• Exercise goal:
Look for the line containing "звуковой дизайн" in the listing below. Retype that line and every subsequent line through the last one, and only those.

• Excerpted data:
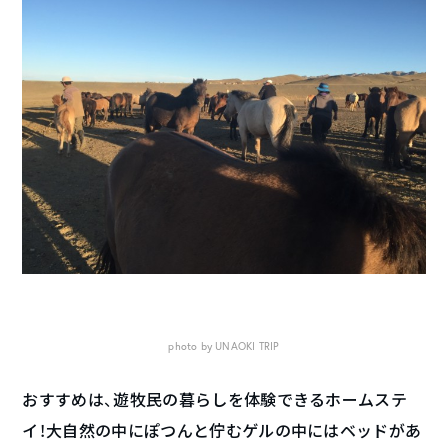
photo by UNAOKI TRIP
おすすめは、遊牧民の暮らしを体験できるホームステ
イ！大自然の中にぽつんと佇むゲルの中にはベッドがあ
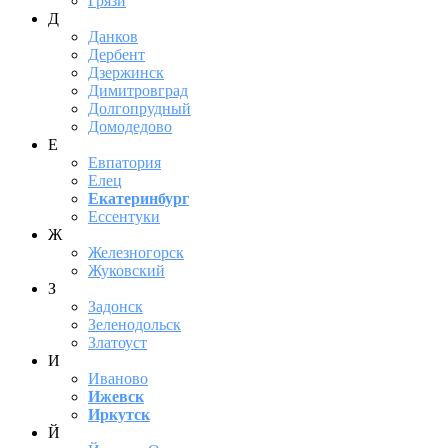
Грязи
Д
Данков
Дербент
Дзержинск
Димитровград
Долгопрудный
Домодедово
Е
Евпатория
Елец
Екатеринбург
Ессентуки
Ж
Железногорск
Жуковский
З
Задонск
Зеленодольск
Златоуст
И
Иваново
Ижевск
Иркутск
Й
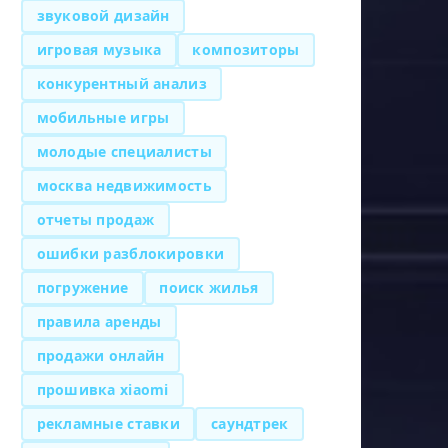
звуковой дизайн
игровая музыка
композиторы
конкурентный анализ
мобильные игры
молодые специалисты
москва недвижимость
отчеты продаж
ошибки разблокировки
погружение
поиск жилья
правила аренды
продажи онлайн
прошивка xiaomi
рекламные ставки
саундтрек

• Result of the task:
звуковой дизайн
игровая музыка
композиторы
конкурентный анализ
мобильные игры
молодые специалисты
москва недвижимость
отчеты продаж
ошибки разблокировки
погружение
поиск жилья
правила аренды
продажи онлайн
прошивка xiaomi
рекламные ставки
саундтрек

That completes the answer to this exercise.